Also on December 11, 2016, Golden Gate and GIC SI provided us with its debt financing commitment letter from Bank of America Merrill Lynch, UBS, Jefferies and Angel Island.

On December 13, 2016, our board and the Transaction Committee held a joint telephonic meeting at which members of management and representatives of J.P. Morgan and Goodwin were present. At this meeting, J.P. Morgan reviewed with the board its final analyses of the consideration offered in the proposed transaction from a financial point of view, and also updated its disclosure regarding potential conflicts of interest to include GIC (see the section entitled “— Opinion of the Company’s Financial AdvisorOther Information” for further information). J.P. Morgan then rendered its oral opinion, subsequently confirmed in writing to the board, that, as of that date and on the basis of and subject to the various factors, assumptions and limitations set forth in such written opinion, the per share merger consideration was fair, from a financial point of view, to the holders of our common stock. Goodwin again reviewed the fiduciary duties of the directors in connection with a potential sale of Neustar, and discussed in detail the material terms of the proposed merger agreement. Goodwin also outlined the regulatory approvals that would be required to complete the proposed transaction, including the required antitrust, FCC and CFIUS approvals, and the obligations of Golden Gate and GIC SI to obtain those approvals. The board asked numerous questions of management, J.P. Morgan and Goodwin, and discussed the advantages and risks of the proposed transaction as described in the section entitled “— Reasons for the Merger”. After discussion, and upon recommendation of the Transaction Committee, the board unanimously adopted resolutions (1) determining that the merger agreement is advisable and in the best interests of Neustar stockholders, (2) adopting the merger agreement, and (3) recommending to Neustar stockholders that they adopt the merger agreement at the special meeting.

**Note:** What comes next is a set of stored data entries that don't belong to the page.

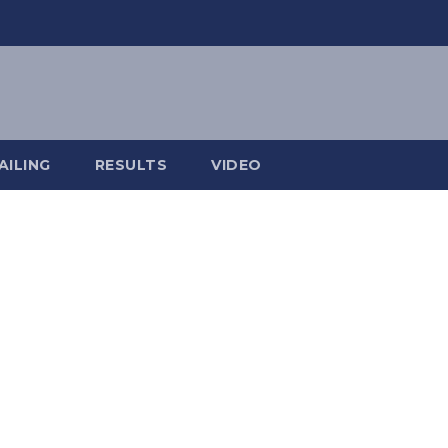
AILING
RESULTS
VIDEO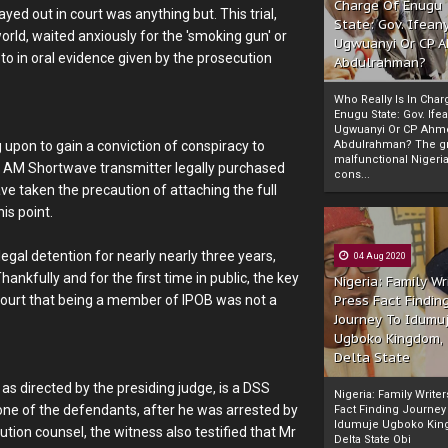
Charge Of Enugu
ed out in court was anything but. This trial,
State: Gov. Ifeany
orld, waited anxiously for the 'smoking gun' or
Ugwuanyi Or CP 
to in oral evidence given by the prosecution
Abdulrahman?
Who Really Is In Char
Enugu State: Gov. Ifea
Ugwuanyi Or CP Ahm
 upon to gain a conviction of conspiracy to
Abdulrahman? The gr
malfunctional Nigeri
d AM Shortwave transmitter legally purchased
cons...
e taken the precaution of attaching the full
is point.
egal detention for nearly nearly three years,
04 Aug 2020
nkfully and for the first time in public, the key
Nigeria: Family Wr
court that being a member of IPOB was not a
Press Fact Findin
Journey To Idumu
Ugboko Kingdom,
Delta State
, as directed by the presiding judge, is a DSS
Nigeria: Family Write
 one of the defendants, after he was arrested by
Fact Finding Journey
Idumuje Ugboko Kin
tion counsel, the witness also testified that Mr
Delta State Obi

Prior to the opening of the U.S. stock markets on the morning of December 14, 2016, the parties executed the merger agreement and issued a joint press release regarding the merger. The press release noted that, under the terms of the merger agreement, we could solicit alternative proposals from third parties for a period of 30 days following execution of the merger agreement (the “go-shop period”).

During the go-shop period that began on the date of the merger agreement and continued until 11:59 p.m. (Eastern time) on January 13, 2017, J.P. Morgan contacted a total of 43 parties (including 19 potential strategic buyers and 24 financial sponsors) regarding each party’s potential interest in exploring an alternative transaction with us. Four parties entered into confidentiality agreements with us, and were provided with an information packet regarding our company and the opportunity to have a call with our management. None of Parties A through G elected to participate in the go-shop process. We did not receive any alternative acquisition proposals during the go-shop period.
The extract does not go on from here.